The Year I Lost My Childhood
We stayed up all night waiting for Santa to arrive. We hoped to catch a glimpse of the magical elf and his reindeer on his way through our town.
As the time ticked away, my brother, sister and I (there were two who were born a few years later) would share our wishes for whatever was on our list we mailed to Santa earlier that month. The time seemed to move so slowly.
We all began to yawn, but my sister was usually the first to nod off and I carried her to her bed. It was now my brother and I who were peering out the window to see if we could see the silhouette of Santa and his sleigh against the night sky.

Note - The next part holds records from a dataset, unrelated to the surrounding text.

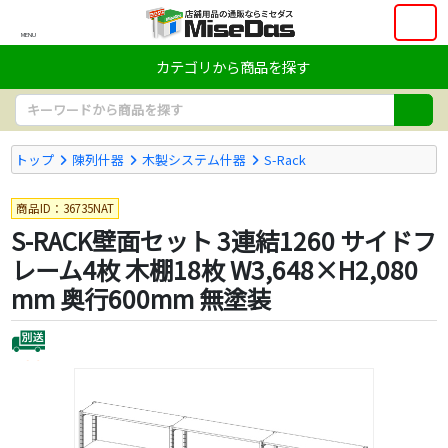
MENU
カテゴリから商品を探す
トップ
陳列什器
木製システム什器
S-Rack
商品ID：36735NAT
S-RACK壁面セット 3連結1260 サイドフ
レーム4枚 木棚18枚 W3,648×H2,080
mm 奥行600mm 無塗装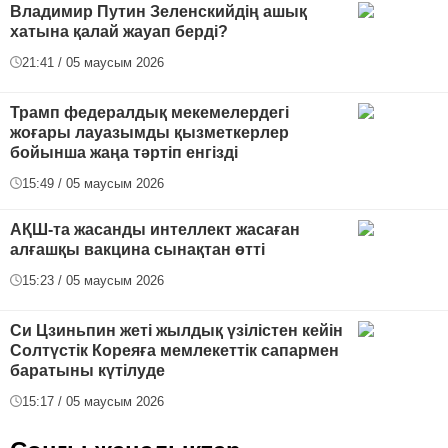
Владимир Путин Зеленскийдің ашық
хатына қалай жауап берді?
21:41 / 05 маусым 2026
Трамп федералдық мекемелердегі
жоғары лауазымды қызметкерлер
бойынша жаңа тәртіп енгізді
15:49 / 05 маусым 2026
АҚШ-та жасанды интеллект жасаған
алғашқы вакцина сынақтан өтті
15:23 / 05 маусым 2026
Си Цзиньпин жеті жылдық үзілістен кейін
Солтүстік Кореяға мемлекеттік сапармен
баратыны күтілуде
15:17 / 05 маусым 2026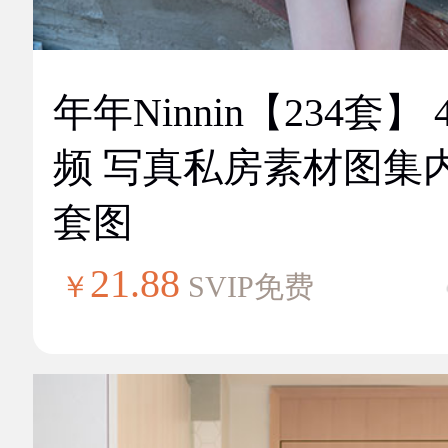
年年Ninnin【234套】 
频 写真私房素材图集
套图
21.88
￥
SVIP免费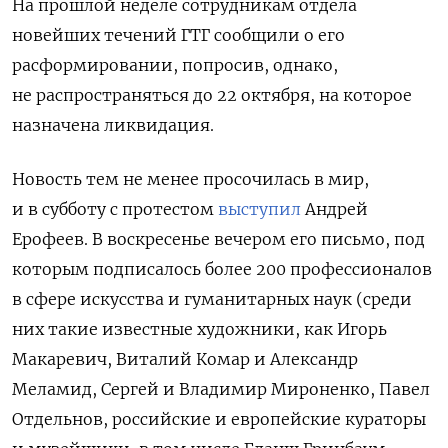
На прошлой неделе сотрудникам отдела
новейших течений ГТГ сообщили о его
расформировании, попросив, однако,
не распространяться до 22 октября, на которое
назначена ликвидация.
Новость тем не менее просочилась в мир,
и в субботу с
протест
ом
выступил
Андрей
Ерофеев. В воскресенье вечером его письмо, под
которым подписалось более 200 профессионалов
в сфере искусства и гуманитарных наук (среди
них такие известные художники, как Игорь
Макаревич, Виталий Комар и Александр
Меламид, Сергей и Владимир Мироненко, Павел
Отдельнов, российские и европейские кураторы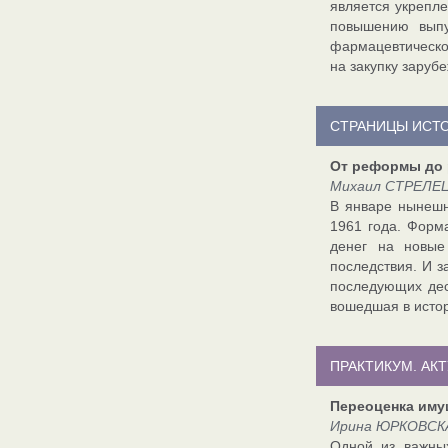
является укрепле
повышению выпу
фармацевтическо
на закупку заруб
СТРАНИЦЫ ИСТ
От реформы до 
Михаил СТРЕЛЕЦ,
В январе нынешн
1961 года. Форм
денег на новые
последствия. И з
последующих дес
вошедшая в истор
ПРАКТИКУМ. АК
Переоценка иму
Ирина ЮРКОВСКА
Одной из важных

More yawns. More nodding off. Our parents would warn us that if Santa were to fly by and realize we were awake, he would go to another home first. My brother was the next to make his way to his bedroom.
I usually fought sleep the hardest. Now it was only me (and my parents) and we would talk of all kinds of things until I could no longer keep my eyes open. My mother told me I should go to bed since I was falling asleep.
"Will you wake me when Santa arrives?"
She answered, "Yes. Now go to bed."
The next morning all the stockings were filled, and there were toys under the tree and after a quick inquiry as to why they hadn't woken me when Santa arrived, it was soon forgotten as I watched my sister and brother gleefully empty their stockings. It was always my favorite part of Christmas morning.
But as I emptied my own, I feigned surprise. I smiled and no one ever knew that Christmas had lost its charm.
It was Christmas 1964 and at nine-years-old I wanted to so badly to stay awake all night to see Santa and his reindeer, and I wanted my parents to wake me when he got there.
That was the year that I carried the burden of having been told by a teacher that there was no Santa Claus. That was also the year that I realized she was the one who was telling me the truth.